_Records supplied_
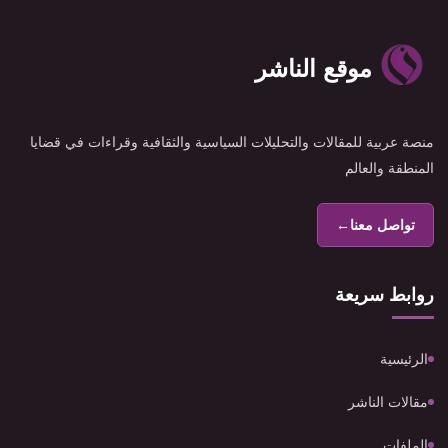
موقع الناشر
منصة عربية للمقالات والتحليلات السياسية والثقافية وقراءات في قضايا
المنطقة والعالم
تواصل معنا
←
روابط سريعة
الرئيسية
مقالات الناشر
الملفات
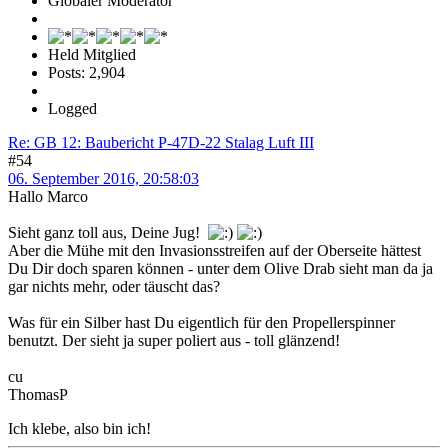
Globaler Moderator
Held Mitglied
Posts: 2,904
Logged
Re: GB 12: Baubericht P-47D-22 Stalag Luft III
#54
06. September 2016, 20:58:03
Hallo Marco
Sieht ganz toll aus, Deine Jug!
Aber die Mühe mit den Invasionsstreifen auf der Oberseite hättest
Du Dir doch sparen können - unter dem Olive Drab sieht man da ja
gar nichts mehr, oder täuscht das?
Was für ein Silber hast Du eigentlich für den Propellerspinner
benutzt. Der sieht ja super poliert aus - toll glänzend!
cu
ThomasP
Ich klebe, also bin ich!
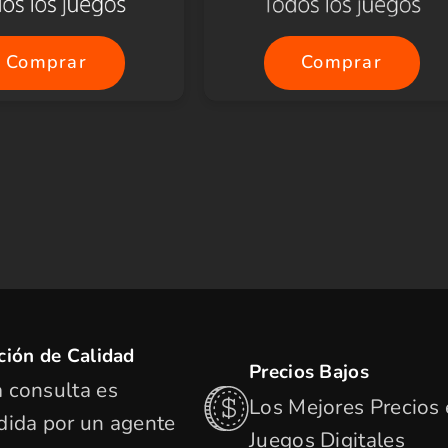
Comprar
Comprar
ción de Calidad
Precios Bajos
 consulta es
Los Mejores Precios
dida por un agente
Juegos Digitales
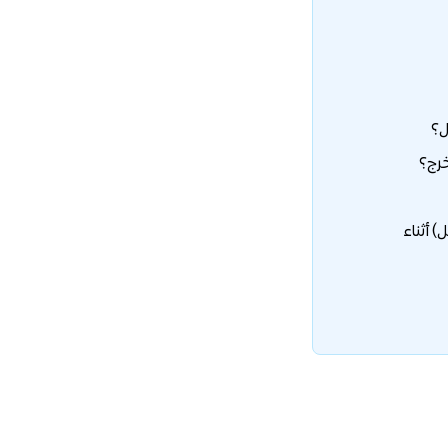
 أثناء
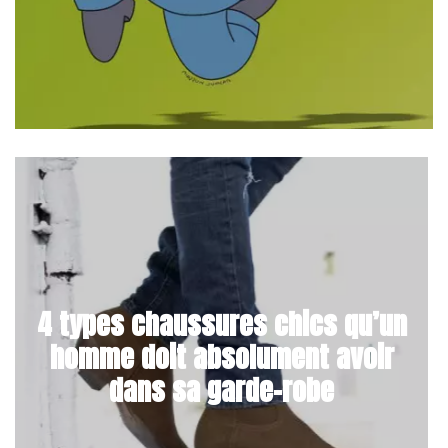
4 types chaussures chics qu’un
homme doit absolument avoir
dans sa garde-robe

_What is being asked_
All of the entries must be reproduced exactly, apart from the pictures, which are to be dropped.

_Answer for the task_
موقع الناشر
منصة عربية للمقالات والتحليلات السياسية والثقافية وقراءات في قضايا
المنطقة والعالم
تواصل معنا
←
روابط سريعة
الرئيسية
مقالات الناشر
الملفات
Globaler Moderator
Held Mitglied
Posts: 2,904
Logged
Re: GB 12: Baubericht P-47D-22 Stalag Luft III
#54
06. September 2016, 20:58:03
Hallo Marco
Sieht ganz toll aus, Deine Jug!
Aber die Mühe mit den Invasionsstreifen auf der Oberseite hättest
Du Dir doch sparen können - unter dem Olive Drab sieht man da ja
gar nichts mehr, oder täuscht das?
Was für ein Silber hast Du eigentlich für den Propellerspinner
benutzt. Der sieht ja super poliert aus - toll glänzend!
cu
ThomasP
Ich klebe, also bin ich!
Comprar
Comprar
ción de Calidad
Precios Bajos
 consulta es
Los Mejores Precios
dida por un agente
Juegos Digitales
 أثناء
4 types chaussures chics qu’un
homme doit absolument avoir
dans sa garde-robe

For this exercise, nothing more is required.